* **Task details**: Of the material below, only the lines from the line containing "of Adventure magazine" down to the line containing "transfer based on their development" belong in the answer, written out exactly.

* **Extracted material**:
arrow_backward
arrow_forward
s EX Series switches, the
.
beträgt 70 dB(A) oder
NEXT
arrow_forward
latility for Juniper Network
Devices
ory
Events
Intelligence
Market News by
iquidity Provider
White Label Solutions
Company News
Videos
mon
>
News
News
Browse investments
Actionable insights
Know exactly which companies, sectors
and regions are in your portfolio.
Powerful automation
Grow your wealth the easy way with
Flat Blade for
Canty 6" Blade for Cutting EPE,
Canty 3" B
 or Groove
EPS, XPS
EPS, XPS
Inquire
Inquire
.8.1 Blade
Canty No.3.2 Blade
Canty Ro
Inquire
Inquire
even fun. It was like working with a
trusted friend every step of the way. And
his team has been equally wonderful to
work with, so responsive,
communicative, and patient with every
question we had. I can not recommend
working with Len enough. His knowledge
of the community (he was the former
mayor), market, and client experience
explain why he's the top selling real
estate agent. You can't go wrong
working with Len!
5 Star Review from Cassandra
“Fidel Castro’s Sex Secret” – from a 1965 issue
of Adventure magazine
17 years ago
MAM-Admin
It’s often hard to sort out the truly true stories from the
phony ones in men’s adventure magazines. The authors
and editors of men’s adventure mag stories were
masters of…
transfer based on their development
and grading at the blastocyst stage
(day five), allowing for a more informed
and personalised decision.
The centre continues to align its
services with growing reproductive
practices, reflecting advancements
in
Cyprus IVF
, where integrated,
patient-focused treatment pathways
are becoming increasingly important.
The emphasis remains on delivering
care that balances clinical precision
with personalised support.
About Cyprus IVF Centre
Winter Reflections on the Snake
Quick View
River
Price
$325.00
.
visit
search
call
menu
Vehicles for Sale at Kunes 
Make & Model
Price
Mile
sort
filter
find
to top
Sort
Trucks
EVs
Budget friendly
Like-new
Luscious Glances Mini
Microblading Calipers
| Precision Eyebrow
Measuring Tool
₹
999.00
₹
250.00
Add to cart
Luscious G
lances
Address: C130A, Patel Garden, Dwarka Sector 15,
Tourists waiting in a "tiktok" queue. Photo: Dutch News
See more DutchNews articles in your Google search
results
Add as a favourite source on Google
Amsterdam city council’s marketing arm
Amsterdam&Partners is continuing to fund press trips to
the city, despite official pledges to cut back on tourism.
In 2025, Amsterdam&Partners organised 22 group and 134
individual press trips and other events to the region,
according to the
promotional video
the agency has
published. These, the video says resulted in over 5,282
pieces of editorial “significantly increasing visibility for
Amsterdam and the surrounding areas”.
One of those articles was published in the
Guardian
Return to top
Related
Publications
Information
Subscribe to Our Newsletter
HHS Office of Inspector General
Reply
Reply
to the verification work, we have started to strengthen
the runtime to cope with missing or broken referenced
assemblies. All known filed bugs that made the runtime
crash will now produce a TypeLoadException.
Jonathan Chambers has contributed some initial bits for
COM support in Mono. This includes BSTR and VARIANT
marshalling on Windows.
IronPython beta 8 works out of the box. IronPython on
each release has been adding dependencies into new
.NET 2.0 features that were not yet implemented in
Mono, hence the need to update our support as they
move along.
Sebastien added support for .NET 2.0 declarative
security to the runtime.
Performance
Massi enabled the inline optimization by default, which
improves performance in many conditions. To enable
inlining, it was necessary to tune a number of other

* **Written response**:
of Adventure magazine
17 years ago
MAM-Admin
It’s often hard to sort out the truly true stories from the
phony ones in men’s adventure magazines. The authors
and editors of men’s adventure mag stories were
masters of…
transfer based on their development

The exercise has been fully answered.